2) If I understand correctly his point, I find it striking that $P(F_{\alpha})=1$ for all $\alpha$ and $\bigcap_{\alpha \in A}F_{\alpha} = \emptyset$ at the same time.
Is he trying to show how non intuitive is probability? And that we shouldn't rely on intuition for studying it?
At the same time, I think to myself, how is it possible that both of those statements are true !!!! I need your comments about that

(1) Given $\omega$ with infinitely many occurrences of $H$ define $\alpha$ by $\alpha(n) = j$ such that $\omega_j$ is the $n^{th}$ occurrence of $H$. Then, $\# \{k \leq n: \omega_{\alpha(k)}=H\}=n$, by construction. Hence, $$\frac{\# \{k \leq n: \omega_{\alpha(k)}=H\}}{n} \to 1 \neq \frac{1}{2}.$$ Thus, $\omega \notin F_\alpha$.
(If $\omega$ has only finitely many occurrences of $H$, then $\omega \notin F_\alpha$ for any $\alpha$.)
We have shown that for all $\omega$, there exists some $\alpha$ such that $\omega \notin F_\alpha$. It follows that there is no $\omega$ that is a member of every $F_\alpha$. In other words, $\bigcap_\alpha F_\alpha = \emptyset$.
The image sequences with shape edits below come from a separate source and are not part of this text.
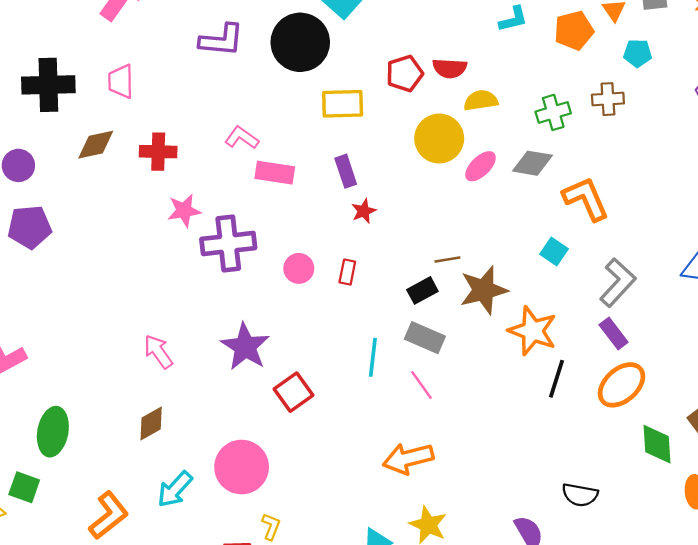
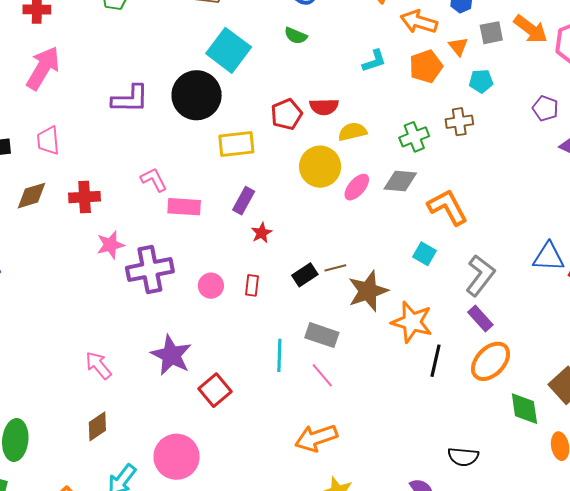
pink L-shape: (242, 138) -> (154, 180), turned 32
purple rectangle: (346, 171) -> (244, 201), turned 52
black rectangle: (422, 290) -> (305, 275), moved

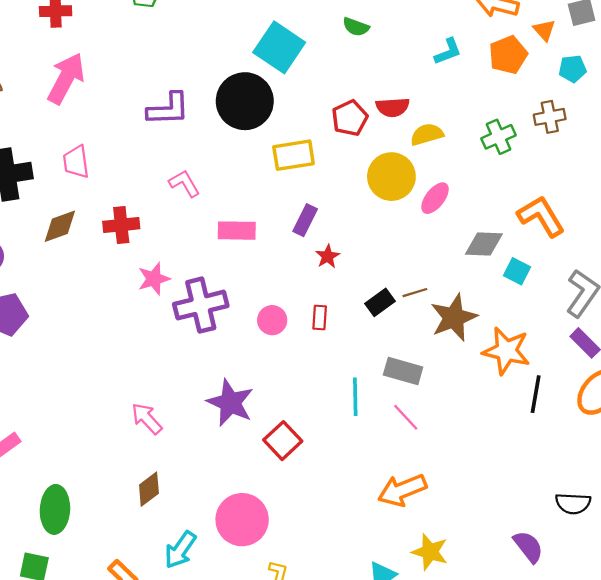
pink L-shape: (154, 180) -> (184, 183), moved
gray diamond: (400, 181) -> (484, 244), moved

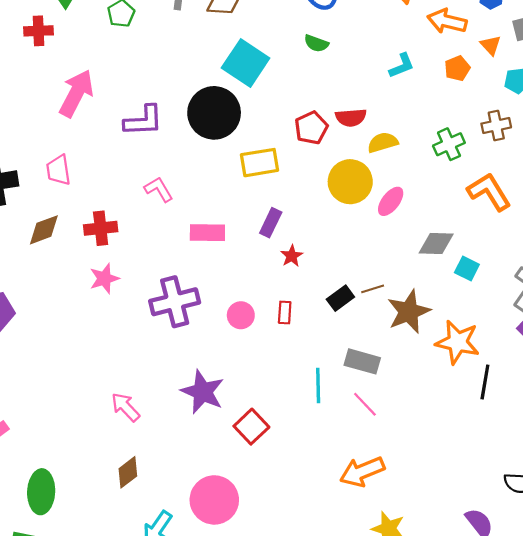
orange pentagon: (508, 55) -> (457, 68), size x0.7
pink arrow: (66, 78) -> (76, 93), moved
orange L-shape: (541, 216) -> (489, 192), moved
pink star: (154, 279) -> (104, 279), moved

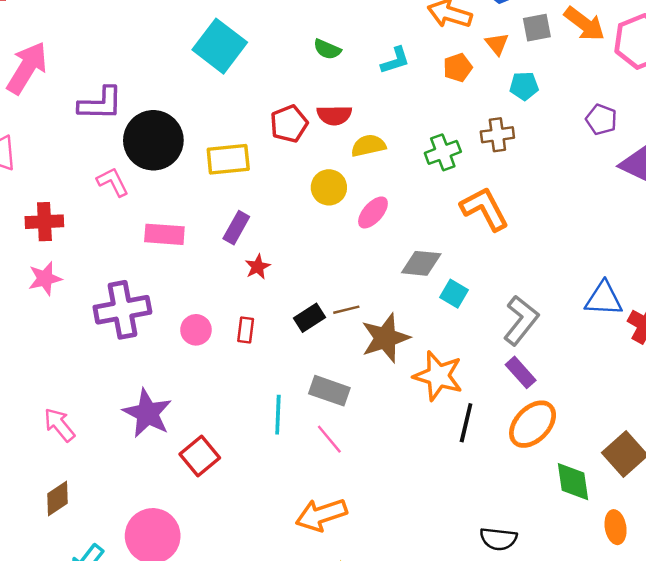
green semicircle: (316, 43) -> (327, 49), moved
black circle: (214, 113) -> (153, 140), moved
yellow circle: (350, 182) -> (329, 187), size x0.7

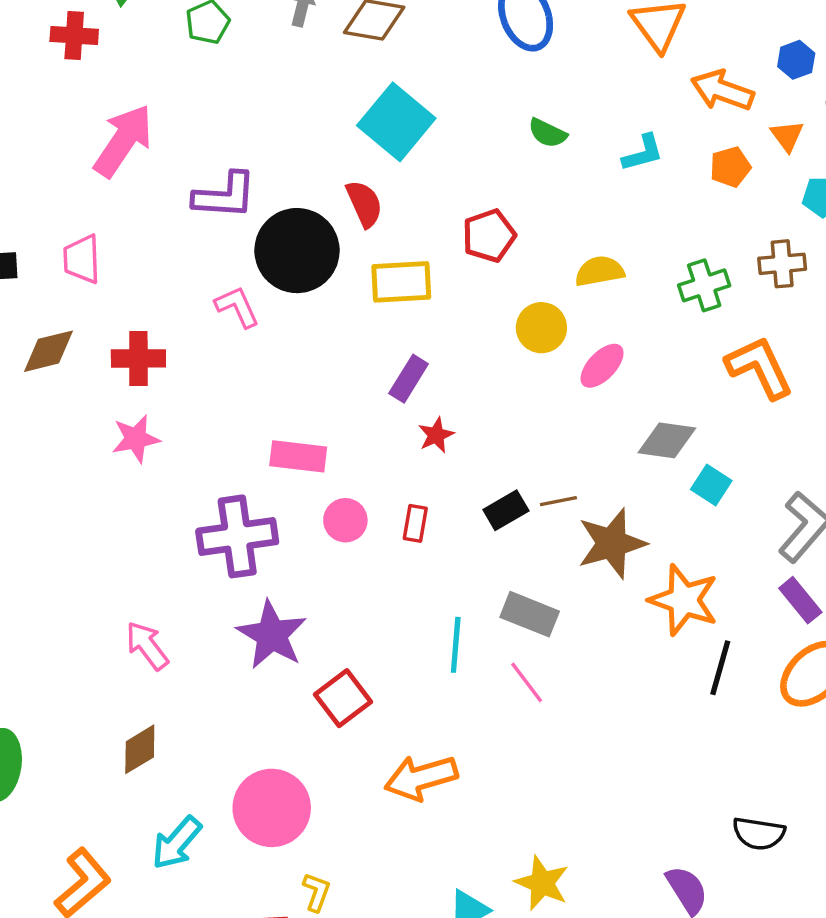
red semicircle: (334, 115) -> (364, 204), moved, turned -116
pink rectangle: (164, 234) -> (298, 456), moved
purple cross: (122, 310) -> (237, 536), moved
orange arrow: (321, 515) -> (421, 778), moved

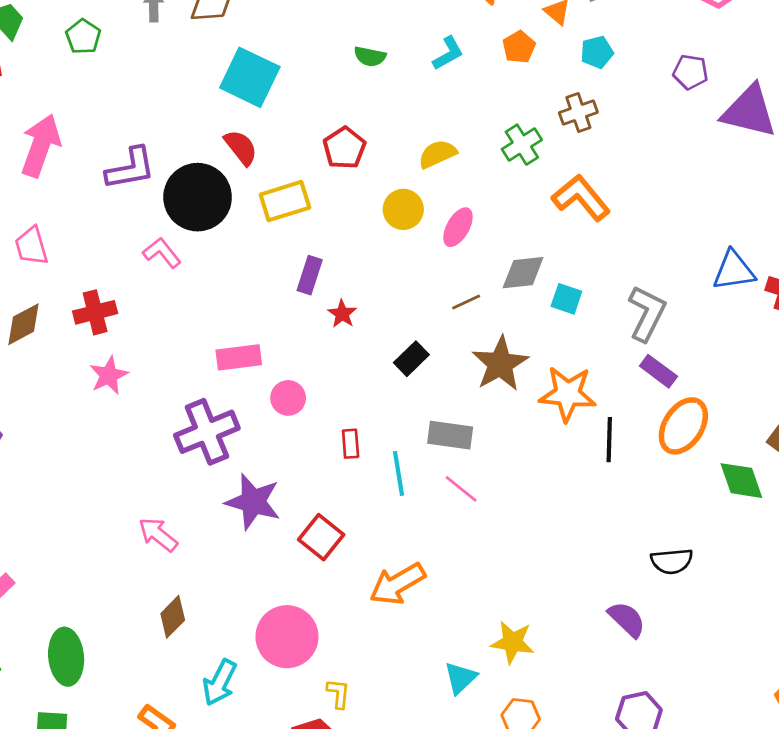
brown line: (558, 501) -> (466, 302), moved
red rectangle: (415, 523) -> (351, 444), moved

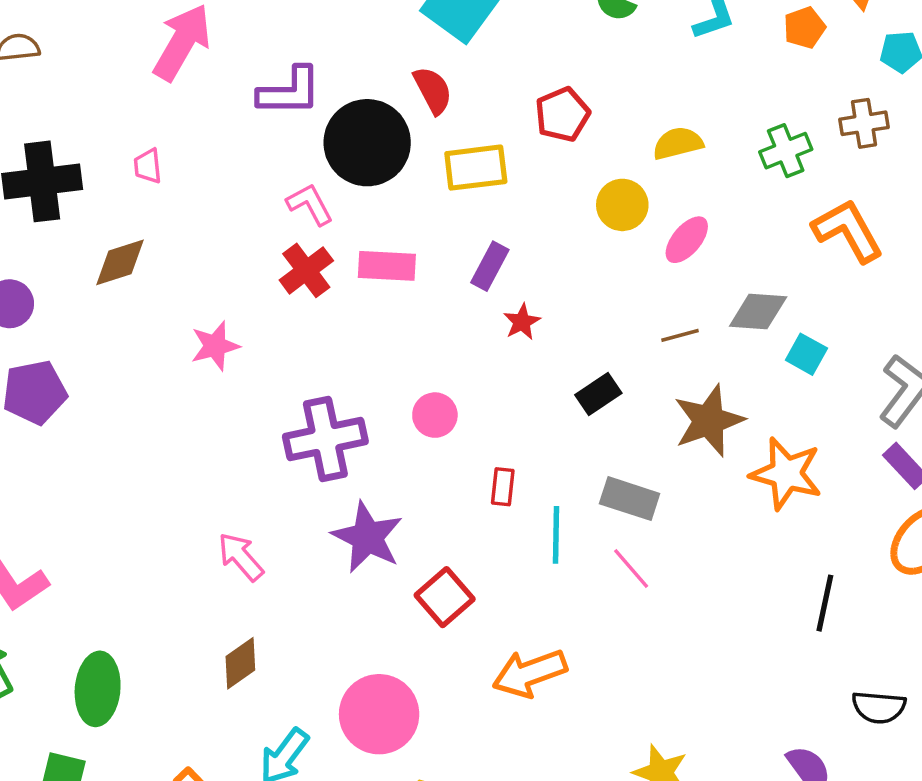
pink trapezoid: (31, 246) -> (148, 166), size x0.7
red cross: (95, 312) -> (306, 270), moved, turned -33
pink rectangle: (239, 357) -> (387, 266), moved
black line: (609, 440) -> (825, 603), moved

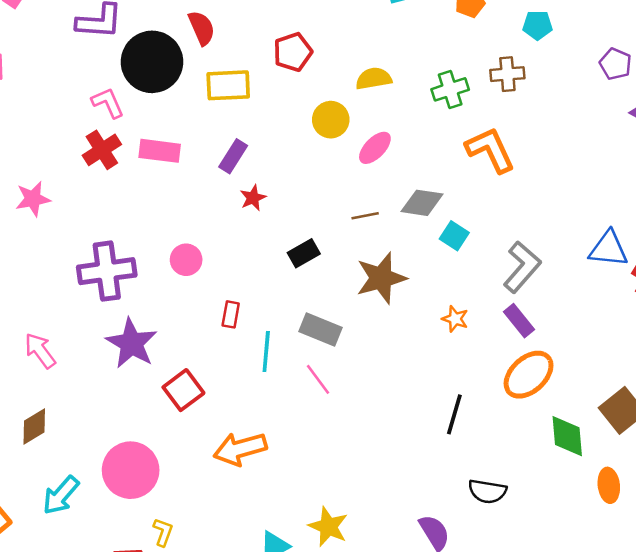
orange star: (786, 474) -> (455, 319), moved, size x0.5

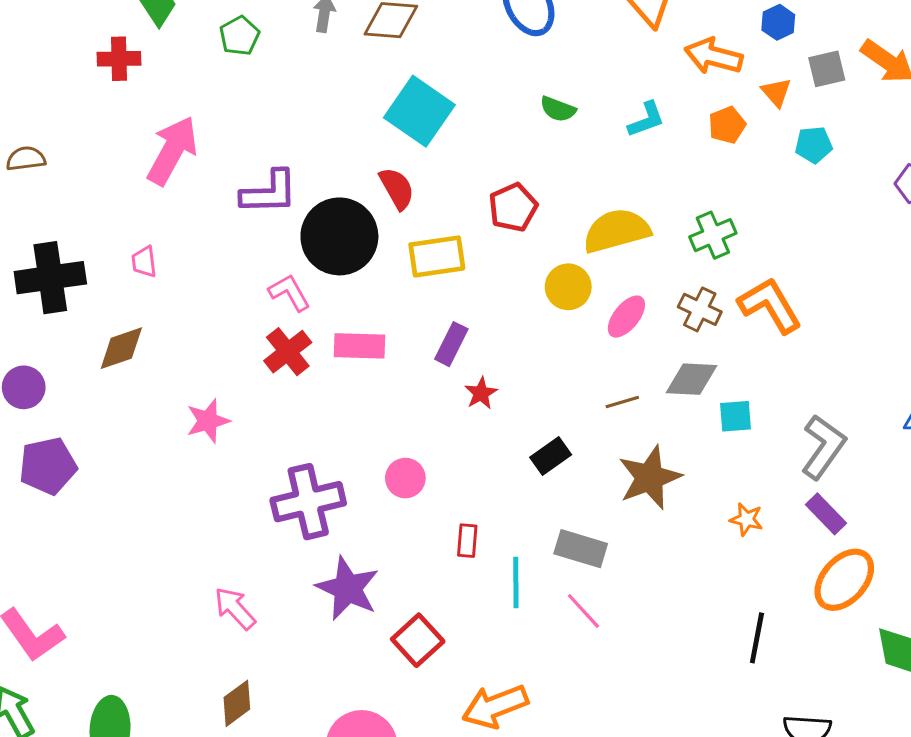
brown cross: (507, 74) -> (700, 309), moved, turned 36
yellow semicircle: (374, 79) -> (617, 231), size x1.5
cyan square: (454, 236) -> (736, 416), turned -32

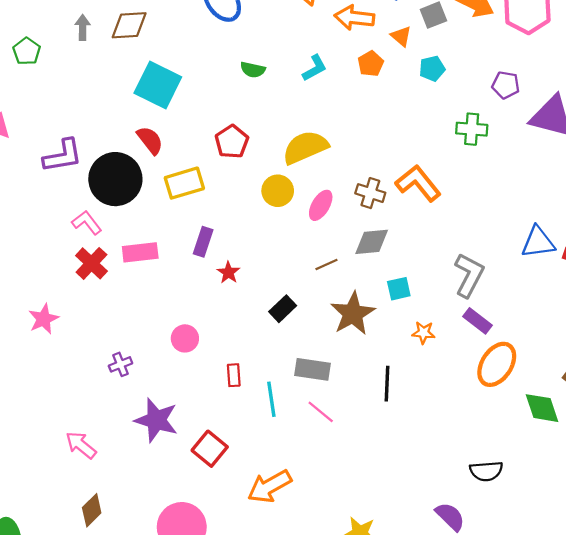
green cross: (713, 235) -> (472, 129), moved, turned 36
cyan square: (736, 416) -> (399, 289), moved
purple cross: (308, 502) -> (121, 364), size x0.5
black line: (757, 638) -> (387, 384), moved

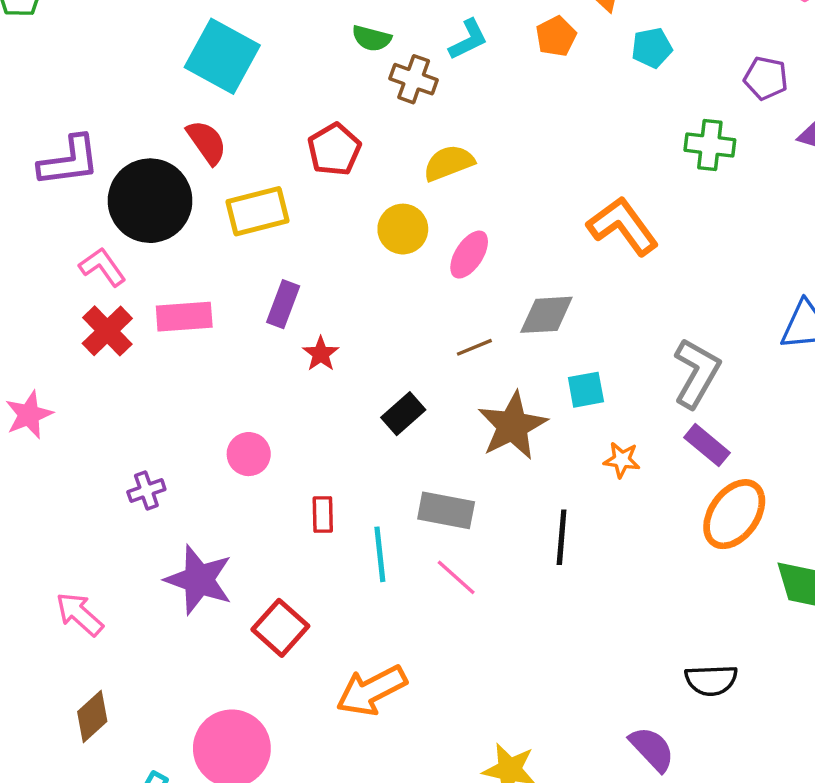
yellow semicircle: (305, 147) -> (449, 163), size x0.7
brown cross: (370, 193) -> (414, 79), moved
(2) The reason is that the intersection ranges over uncountably many sets. A countable intersection of probability $1$ sets has probability $1$ (you can work this out directly from the definition of a probability measure), but the same needn't hold for uncountable intersections, as this and other examples show. I suppose Williams's point is that there's nothing contradictory about this in a measure-theoretic setting, though I don't really understand the invective about philosophers.